En tiempo de elecciones se pueden apreciar en toda su dimensión la amplia gama de vicios, mañas, trampas y delitos en que incurren los movimientos y las personas que aspiran a ser favorecidas por el voto de los ciudadanos. Es como si todo se valiera, desde la oferta de licor y sancocho, hasta la guerra sucia contra los rivales, desde la promesa de un incierto empleo o favor futuro hasta la presión violenta, desde la contaminación del espacio público hasta el maltrato del lenguaje en consignas y frases mal escritas.
En el universo de miles de aspirantes a un cargo de edil, concejal, diputado, alcalde o gobernador podemos encontrar todo tipo de especies, desde el varón electoral que mantiene, no se sabe bien cómo, un redil de votantes, la clientela, una buena cantidad de votos cautivos, hasta nóveles aprendices que se hacen tomar fotos descoloridas de sus rostros asustados, desde los que cuentan con una maquinaria bien aceitada hasta los culiprontos que piensan que basta con una valla y unos cuantos volantes, los hay expertos en armar trincas y hacer leguleyadas, en sonsacar al elector, hasta mamagallistas que hacen que el espectáculo concite la burla. Así es nuestra bendita democracia, llena de oportunidades y de vicios, de virtudes y defectos, tan amplia que todo cabe, tan alcahueta que hasta los pillos la merodean. Hemos elegido fogosos tribunos, auténticos líderes regionales, gamonales, caudillos, narcotraficantes, asesinos y uno que otro estadista. Hay mucha competencia, leal y desleal, con argumentos desabridos y a veces, muy pocas por cierto, con alguna profundidad. La política en Colombia cumple además el papel de servir de canal de ascenso social, pues para muchos candidatos es la oportunidad de acceder a una forma de subsistencia. No faltan los líderes desprendidos, altruistas y filantrópicos, pero también está el pillo, el oportunista, el vividor, el maquinador y por supuesto, compiten los que siempre han medrado a la sombra de los jugosos contratos estatales.

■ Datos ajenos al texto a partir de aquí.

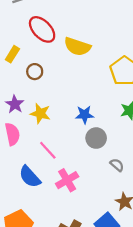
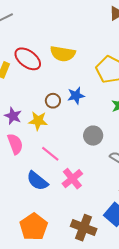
red ellipse: (42, 29) -> (28, 59), moved
brown circle: (35, 72) -> (53, 101), moved
blue star: (84, 115) -> (76, 96), moved

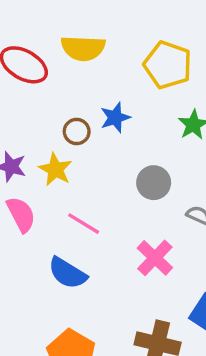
yellow star: (38, 121) -> (55, 169), turned 30
pink cross: (72, 179) -> (155, 258), moved

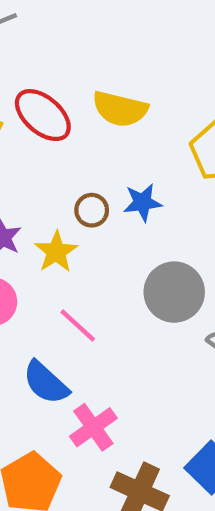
gray circle: (154, 183) -> (174, 292), size x1.4
pink cross: (155, 258) -> (93, 427), moved

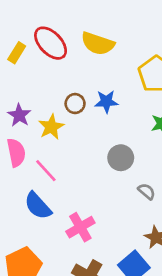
gray circle: (174, 292) -> (121, 158), size x0.7
pink line: (78, 325) -> (46, 171), moved
pink cross: (93, 427) -> (80, 227), moved

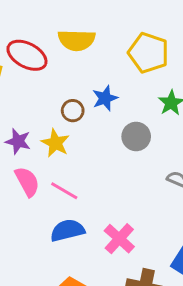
gray circle: (121, 158) -> (136, 136), moved
blue semicircle: (38, 206) -> (67, 230), turned 136

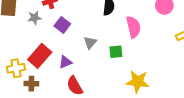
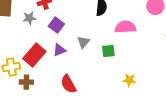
pink semicircle: (133, 27) -> (125, 27), turned -80
purple triangle: (65, 62) -> (59, 50), moved
yellow star: (138, 82) -> (129, 80), size x0.6

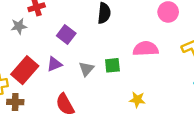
purple square: (56, 25) -> (66, 34), moved
pink semicircle: (125, 27) -> (146, 49), moved
gray triangle: (83, 42) -> (86, 69), moved

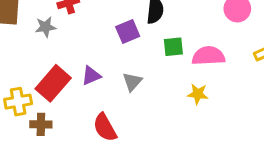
purple square: (66, 34) -> (128, 31), moved, turned 30
green square: (112, 65) -> (173, 47), moved
yellow star: (137, 100) -> (198, 94), moved

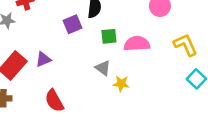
gray triangle: (132, 82) -> (103, 68), moved, turned -35
yellow star: (198, 94) -> (121, 84), moved

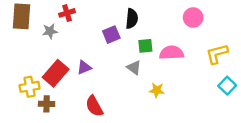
yellow L-shape: (185, 45) -> (217, 54), turned -80
gray triangle: (103, 68) -> (134, 67), moved

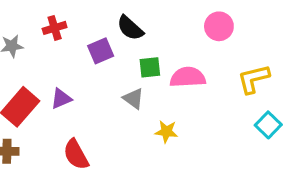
red cross: (67, 13) -> (55, 28), moved
black semicircle: (132, 19) -> (130, 28), turned 126

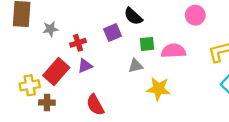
red cross: (55, 28) -> (78, 43), moved
gray triangle: (133, 99) -> (136, 66), turned -49
yellow star: (166, 131) -> (158, 89), size x1.5

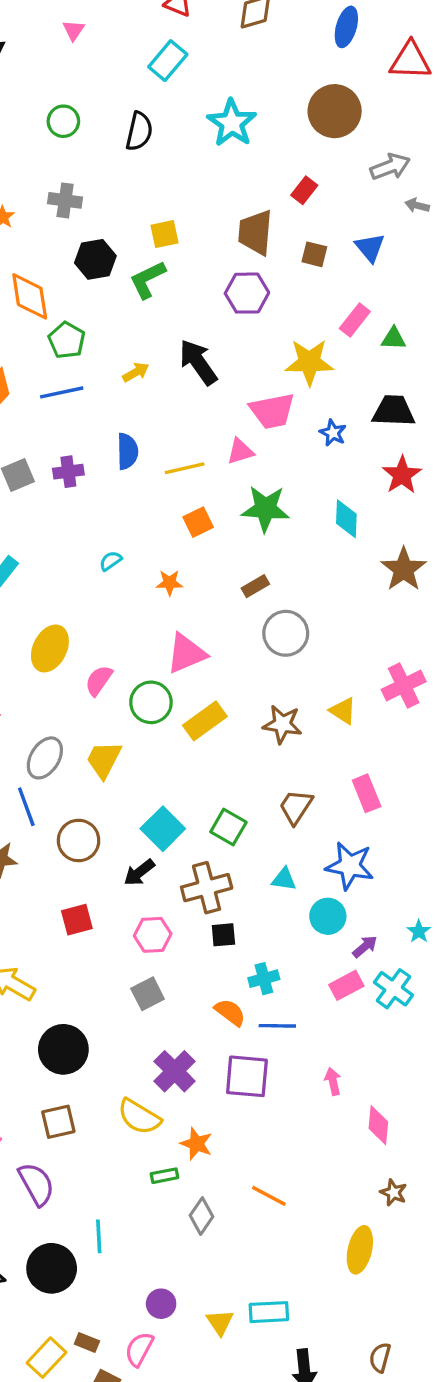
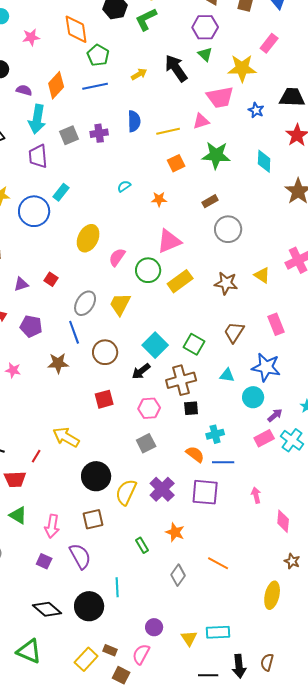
green triangle: (394, 339) -> (205, 54), moved, turned 42
yellow semicircle: (139, 1117) -> (126, 492), moved, turned 84
green rectangle: (164, 1176) -> (142, 545), moved, turned 70
brown semicircle: (380, 1358) -> (267, 662), moved

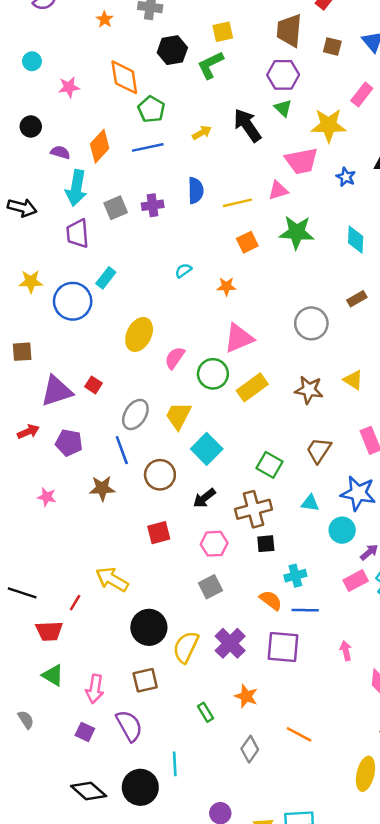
brown rectangle: (210, 201) -> (357, 299), moved
purple triangle: (21, 284) -> (57, 391), size x1.8
cyan square: (155, 345) -> (207, 449), moved

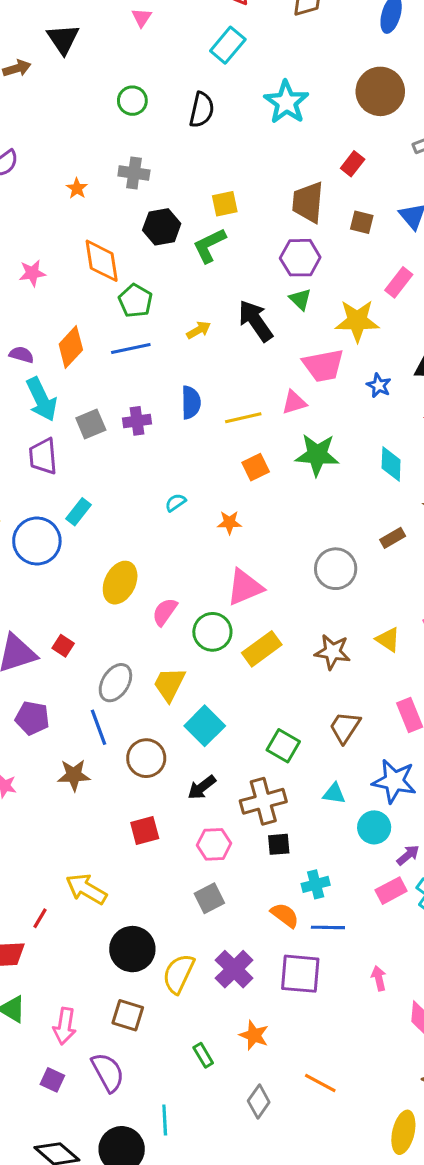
cyan arrow: (76, 188) -> (42, 399), turned -36
brown square: (145, 680) -> (128, 1015), turned 30

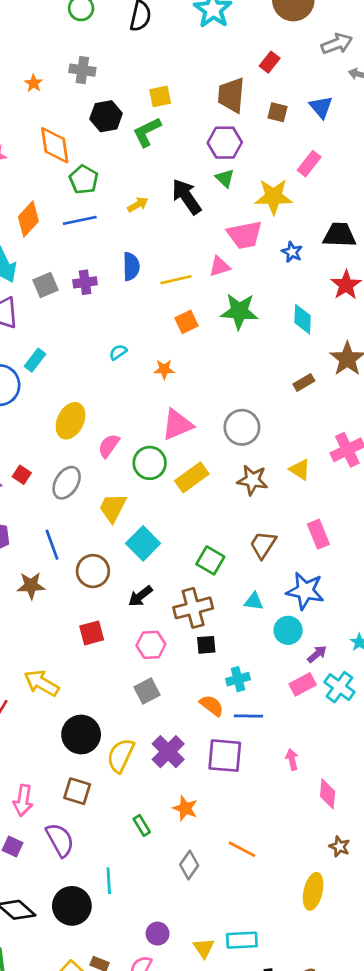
gray circle: (336, 569) -> (242, 427), moved
gray ellipse: (115, 683) -> (67, 483), moved

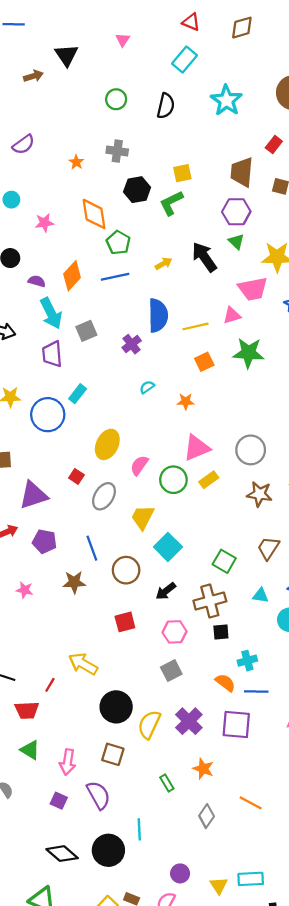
blue semicircle: (131, 267) -> (158, 315), size x1.4
purple cross: (85, 282) -> (132, 344), moved, turned -30
red square: (22, 475) -> (76, 476), moved
yellow rectangle: (192, 477) -> (209, 480), moved, size x0.7

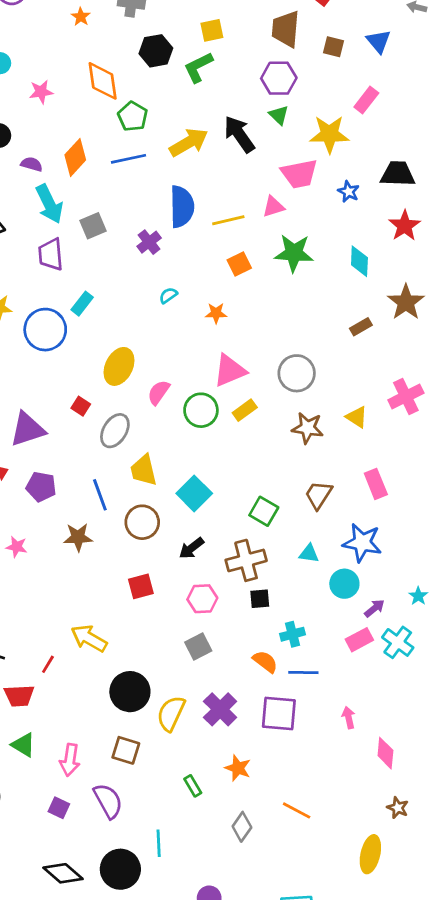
yellow arrow: (164, 264) -> (189, 142), size x1.8
yellow trapezoid: (143, 517) -> (144, 470), moved, turned -40

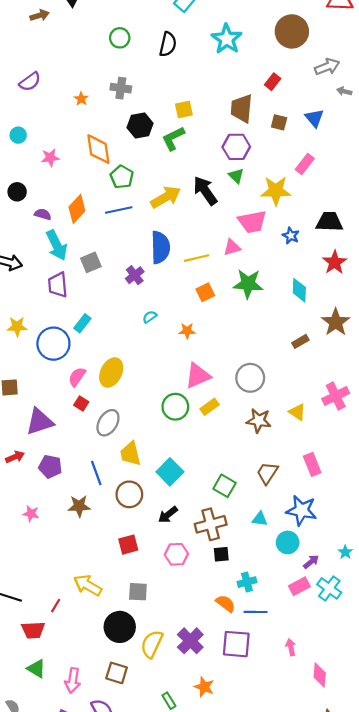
pink semicircle: (159, 392) -> (77, 377), moved
gray square: (198, 647) -> (138, 592), moved, turned 30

Entre todos los especímenes de aspirantes hay un género muy peculiar. Se trata de personas desconocidas, sin trayectoria alguna, sin méritos en el liderazgo popular, no sabemos de ellos lo que piensan ni lo que prometen, algunos se van abriendo camino y hasta son exitosos, balbucean, actúan, repentizan. Son los portadores de un apellido heredado de padres famosos, son los llamados delfines, los que le deben todo en su vida política al hecho de ser hijos o familiares de un grande, presidente, senador, gobernador, ministro de estado o cuando menos aspirante al solio de Bolívar. Son los delfines, los hijos de Pastrana o de López o los nietos de Rojas o los hijos de Galán o los de Lara, Leiva, Gaviria. Estos vástagos no tienen que hacer el tortuoso recorrido de otros que han salido de la base porque tienen a su favor los kilómetros de ventaja de ser descendientes de alcurnia, nacieron con la ropa puesta, como en la época feudal ocurría con la nobleza. Ser hijo, nieto o hermano o cónyuge de alguien importante, y sobre todo si ese personaje fue un mártir, un asesinado por la mafia o por la guerrilla o los paras, mucho mejor, hijo de tigre nace pintado. Ellos asumen la misión de recoger el legado de sus antepasados y fundan anacrónicas dinastías en tiempos de democracia. Hasta los comunistas, que se suponen enemigos de estas prácticas antiquísimas de las clases dominantes, incurren en ellas, designan a sus hermanos o hijos como sucesores (caso cubano y coreano del norte) y en otros casos los herederos de los dirigentes muertos o asesinados, se lanzan a la arena para recoger las herencia como si los apellidos fuesen palas.
Alguien tiene que gobernar, alguien ha de ser elegido, esa es la lógica que se aplica en la publicidad que nos invita a participar y debería ser la razón para que los ciudadanos de a pie nos volcáramos a las urnas después de un dispendioso ejercicio de selección que impida el triunfo de los aparecidos, de los oportunistas, de los vástagos y de los vividores que mal utilizan los espacios de la democracia. Derrotar estos vicios es una tarea de dimensiones utópicas, expedir nuevas leyes es inútil, lo que debe hacerse entonces es intensificar y mejorar la educación política y cívica de los ciudadanos desde la escuela hasta la universidad para que aprendamos que la democracia es un sistema que hay que cuidar día a día, al que debemos vacunar constantemente como se vacunan los organismos vivientes contra los virus que nunca se acaban, que se transforman y que atacan en todo momento. Ciudadanos educados son la base de una mejor democracia y de certámenes electorales más edificantes.